Les États-Unis devraient commencer par trouver des moyens d’accumuler de petits partenariats ad hoc là où ils peuvent être forgés. Un exemple concret : la création d’une coalition d’économies de marché partageant les mêmes idées afin d’échanger des informations sur les transactions, la propriété et le financement d’entreprises (entreprises d’État ou autres) soupçonnées de servir les intérêts du PCC et les objectifs géostratégiques de l’APL. Pour commencer, le noyau de ce groupe devrait être un « Five Eyes Plus », auquel s’ajouteraient l’Union européenne et le Japon. Bien entendu, le groupe peut être élargi, à condition que les candidats puissent garantir qu’ils sont capables de protéger les renseignements sensibles. Dans le même ordre d’idées, ma collègue Bonnie Glaser a également exposé récemment plusieurs mesures intelligentes que les États-Unis peuvent prendre pour collaborer avec leurs partenaires et alliés afin d’atténuer la coercition économique chinoise, qui est souvent mise en œuvre par l’intermédiaire d’entreprises commerciales chinoises.

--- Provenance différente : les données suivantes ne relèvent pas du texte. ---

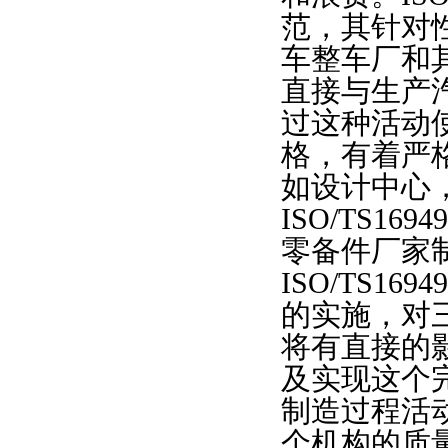
范，其针对
车整车厂和
直接与生产
过这种活动
格，有着严
如设计中心
ISO/TS1
零备件厂家
ISO/TS169
的实施，对
将有直接的影
及实现这个
制造过程活
个机构的质量管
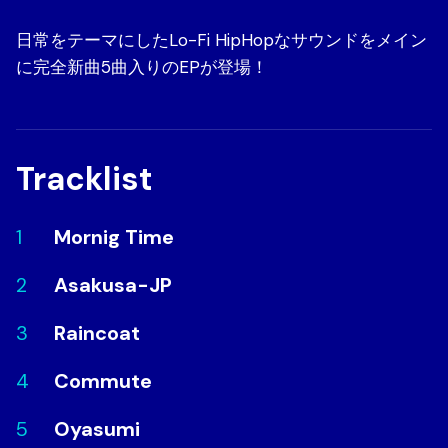
日常をテーマにしたLo-Fi HipHopなサウンドをメイン
に完全新曲5曲入りのEPが登場！
Tracklist
Mornig Time
Asakusa-JP
Raincoat
Commute
Oyasumi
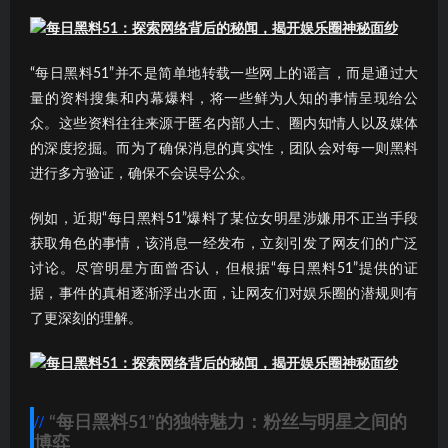
“每日黑料51”并不是简单地转载一些网上的谣言，而是通过大
量的资料搜集和内幕爆料，将一些鲜为人知的事情呈现给公
众。这些资料往往来源于匿名内部人士、圈内知情人以及媒体
的深度挖掘。而为了确保消息的真实性，团队会对每一则黑料
进行多方验证，确保不会误导公众。
例如，近期“每日黑料51”爆料了某位女明星涉嫌用不正当手段
获取角色的事情，该消息一经发布，立刻引发了网友们的广泛
讨论。尽管明星方面曾否认，但根据“每日黑料51”提供的证
据，事件的真相逐渐浮出水面，让网友们对娱乐圈的潜规则有
了更深刻的理解。
“每日黑料51”的独特魅力：粉丝与明星之间的
博弈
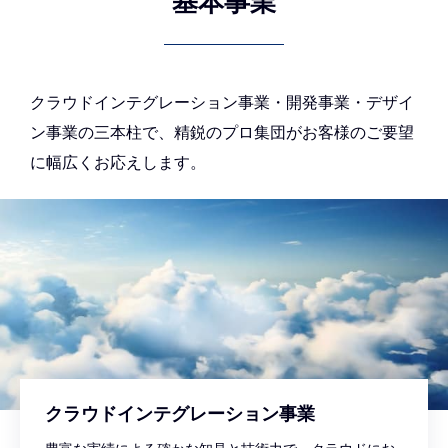
基本事業
クラウドインテグレーション事業・開発事業・デザイ
ン事業の三本柱で、精鋭のプロ集団がお客様のご要望
に幅広くお応えします。
クラウドインテグレーション事業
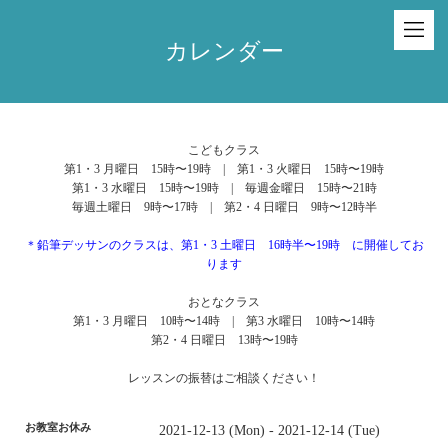
カレンダー
こどもクラス
第1・3 月曜日 15時〜19時 | 第1・3 火曜日 15時〜19時
第1・3 水曜日 15時〜19時 | 毎週金曜日 15時〜21時
毎週土曜日 9時〜17時 | 第2・4 日曜日 9時〜12時半
＊鉛筆デッサンのクラスは、第1・3 土曜日 16時半〜19時 に開催してお
ります
おとなクラス
第1・3 月曜日 10時〜14時 | 第3 水曜日 10時〜14時
第2・4 日曜日 13時〜19時
レッスンの振替はご相談ください！
お教室お休み
2021-12-13 (Mon) - 2021-12-14 (Tue)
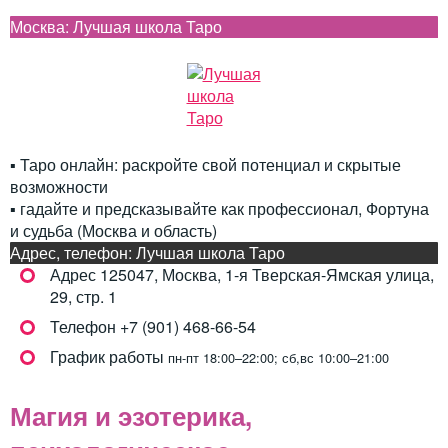
Москва: Лучшая школа Таро
▪️ Таро онлайн: раскройте свой потенциал и скрытые
возможности
▪️ гадайте и предсказывайте как профессионал, Фортуна
и судьба (Москва и область)
Адрес, телефон: Лучшая школа Таро
Адрес
125047, Москва, 1-я Тверская-Ямская улица,
29, стр. 1
Телефон
+7 (901) 468-66-54
График работы
пн-пт 18:00–22:00; сб,вс 10:00–21:00
Магия и эзотерика,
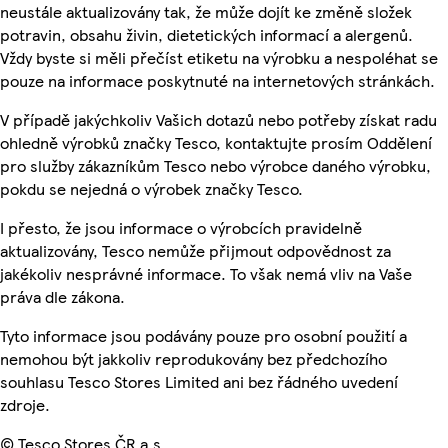
neustále aktualizovány tak, že může dojít ke změně složek
potravin, obsahu živin, dietetických informací a alergenů.
Vždy byste si měli přečíst etiketu na výrobku a nespoléhat se
pouze na informace poskytnuté na internetových stránkách.
V případě jakýchkoliv Vašich dotazů nebo potřeby získat radu
ohledně výrobků značky Tesco, kontaktujte prosím Oddělení
pro služby zákazníkům Tesco nebo výrobce daného výrobku,
pokdu se nejedná o výrobek značky Tesco.
I přesto, že jsou informace o výrobcích pravidelně
aktualizovány, Tesco nemůže přijmout odpovědnost za
jakékoliv nesprávné informace. To však nemá vliv na Vaše
práva dle zákona.
Tyto informace jsou podávány pouze pro osobní použití a
nemohou být jakkoliv reprodukovány bez předchozího
souhlasu Tesco Stores Limited ani bez řádného uvedení
zdroje.
© Tesco Stores ČR a.s.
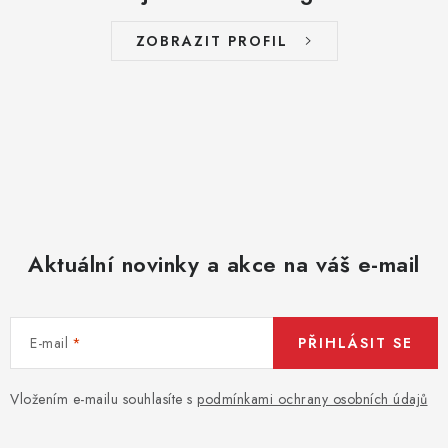
p
i
ZOBRAZIT PROFIL
s
u
Aktuální novinky a akce na váš e-mail
E-mail
PŘIHLÁSIT SE
Vložením e-mailu souhlasíte s
podmínkami ochrany osobních údajů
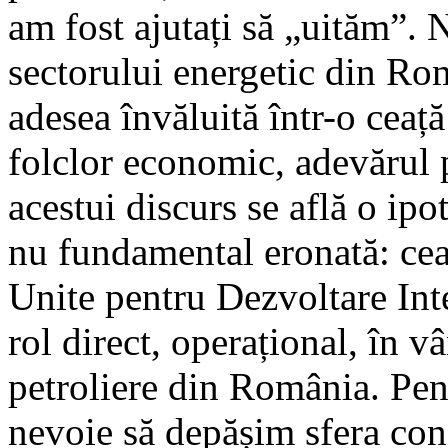
am fost ajutați să „uităm”. N
sectorului energetic din Ro
adesea învăluită într-o ceață
folclor economic, adevărul p
acestui discurs se află o ipo
nu fundamental eronată: cea
Unite pentru Dezvoltare Int
rol direct, operațional, în vâ
petroliere din România. Pent
nevoie să depășim sfera con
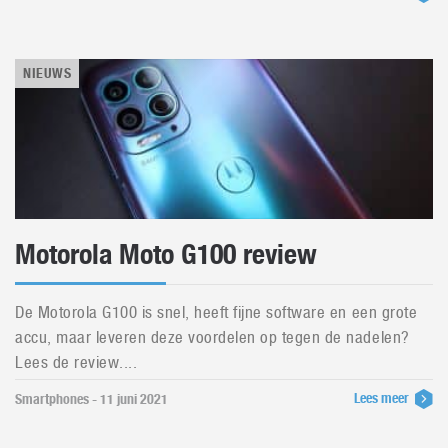
NIEUWS
Motorola Moto G100 review
De Motorola G100 is snel, heeft fijne software en een grote
accu, maar leveren deze voordelen op tegen de nadelen?
Lees de review....
Lees meer
Smartphones - 11 juni 2021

Enfin, les États-Unis devraient mener un débat mondial sur la création de nouveaux ensembles de règles et d’institutions susceptibles de faciliter et de soutenir le commerce, l’investissement et la technologie transfrontaliers, compte tenu des changements extraordinaires survenus au cours des dernières décennies. Comme d’autres l’ont fait valoir, l’ensemble des institutions créées au XXe siècle qui ont tant contribué à promouvoir l’intégration mondiale, notamment l’Organisation mondiale du commerce, n’ont pas été conçues pour faire face à la taille et à la complexité de l’« économie socialiste de marché » sui generis de la Chine. Construire un ordre économique pour ce siècle est, bien sûr, une vaste entreprise, mais comme le montre la récente rupture des liens entre les États-Unis et la Chine, en l’absence d’institutions médiatrices efficaces, les frictions économiques et financières peuvent se métastaser et devenir des tensions géopolitiques.